The invention is further illustrated by the following examples, but the scope of the invention is not limited to the examples.

Comparative Example 10 10 ml of a 25 mM solution of N-carbamoyl-α-alanine are treated with 5 ml of a 50 mM aqueous solution of sodium nitrite at 0 ° C. The amino acid concentration of the solution is periodically measured. The concentration reaches a peak of 5 mmol in the first hour of the reaction, then decreases slowly and falls to 3.2 mmol after 5 h.
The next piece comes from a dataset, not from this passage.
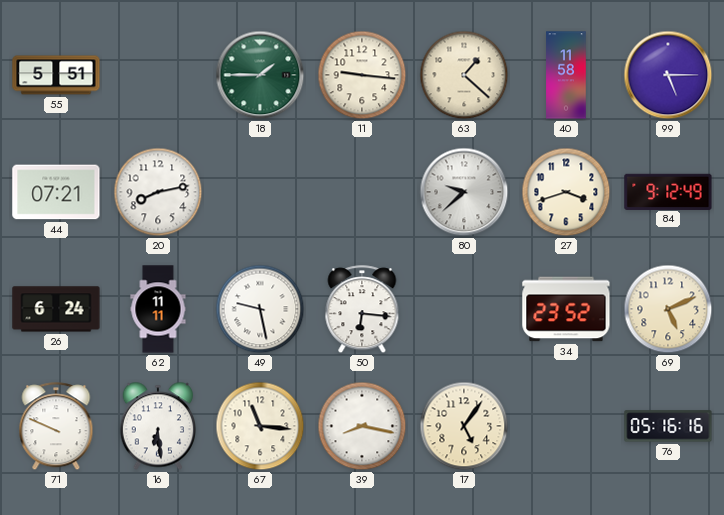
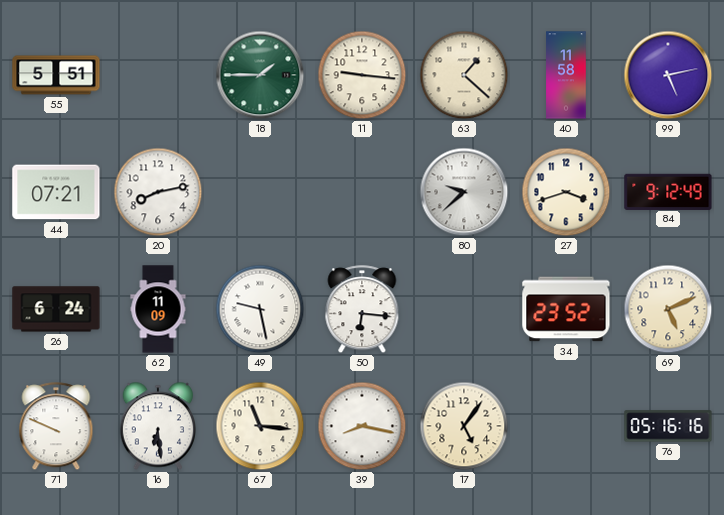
99: 5:15 -> 5:13
62: 11:11 -> 11:09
Chromatographic analysis of the mixture indicated the presence of a significant amount of lactic acid. 20

Example 1

194 g (1 mol) of 99% optical purity of D-N-cobamoylphenyl] icin are suspended in 10 L of deionized water in the presence of 8 L of Amberlite I.R. 120 (H *). The solution was stirred at room temperature while 83 g (1.2 mol) of sodium nitrite were added. After about 2 hours, the resin was filtered off, washed with 2 x 10 liters of demineralized water, and then applied to a column 11 cm in diameter and 1 m long. The resin is then eluted with 2M ammonia solution, the total amount of amino acid being in the 10-15 liter fraction of the eluate. 35

A 5 L solution of the ammonium salt of D-phenylglycine was evaporated to dryness under reduced pressure. Thus, D-phenylglycine (150 g, 99%) having a rotation of [U] q ⁰ = -157 ° (c = 0.5, 1N HCl) this corresponds to greater than 98% optical purity of 40 true according to literature data [Org. Synth., 22, 23 (1942)]

Example 2

The procedure of Example 1 was followed using 132 g (1.1 mol) of 98% optical purity of L-N-carbamoyl-α-alanine. This gives 87 g (0.98 mol) of La-alanine having a [α] θ ° - + 14.3 ° (c = 2, 1N in hydrochloric acid), according to the literature [α] ο® = 14.7. ° (J. Chem. Soc. 113, 526).

/1918./).

Example 3

The procedure of Example 1 was followed, but starting from 160 g (1 mole) of 97% optical purity of L-N-carbamoylvaline. This gives 110 g (0.94 mol) of L-valine having a [α] π ° = - 28.2 ° (c = 3.6n in hydrochloric acid); ° (Bér., 39, 2320 (1906)).

Example 4

The procedure of Example 1 was followed, but starting from 192 g (1 mol) of 99% optical purity of L-N-carbamoylmethionine. 145 g (0.97 mol) of L-methionine are obtained having a [α] D = -8.01 ′ (c = 0.8 in water), according to the literature [α] π = -8.1, 1 [J. Chem. Soc., 53, 3490. (1931) j.

Example 5

The procedure of Example 1 was followed using 190 g (1 mol) of 98% optical purity LN-carbamoyl-glutamic acid as starting material. such as L-glutamic acid, 183 g (0.96 mol) having a rotation of [α] ^θ ο = -31 ° (c = 1,6 N HCl), the literature value [a] ² = -31.2 ° Jj [ Bér., 40, 3717 (1907)].

Claims (1)

Claim: A process for the preparation of amino acids which comprises reacting the N-carbamoyl derivative corresponding to the amino acid with 1 to 1.5 equivalents of an alkaline metal salt of nitric acid in the presence of an acidic group, preferably a sulfonic acid type ion exchange resin.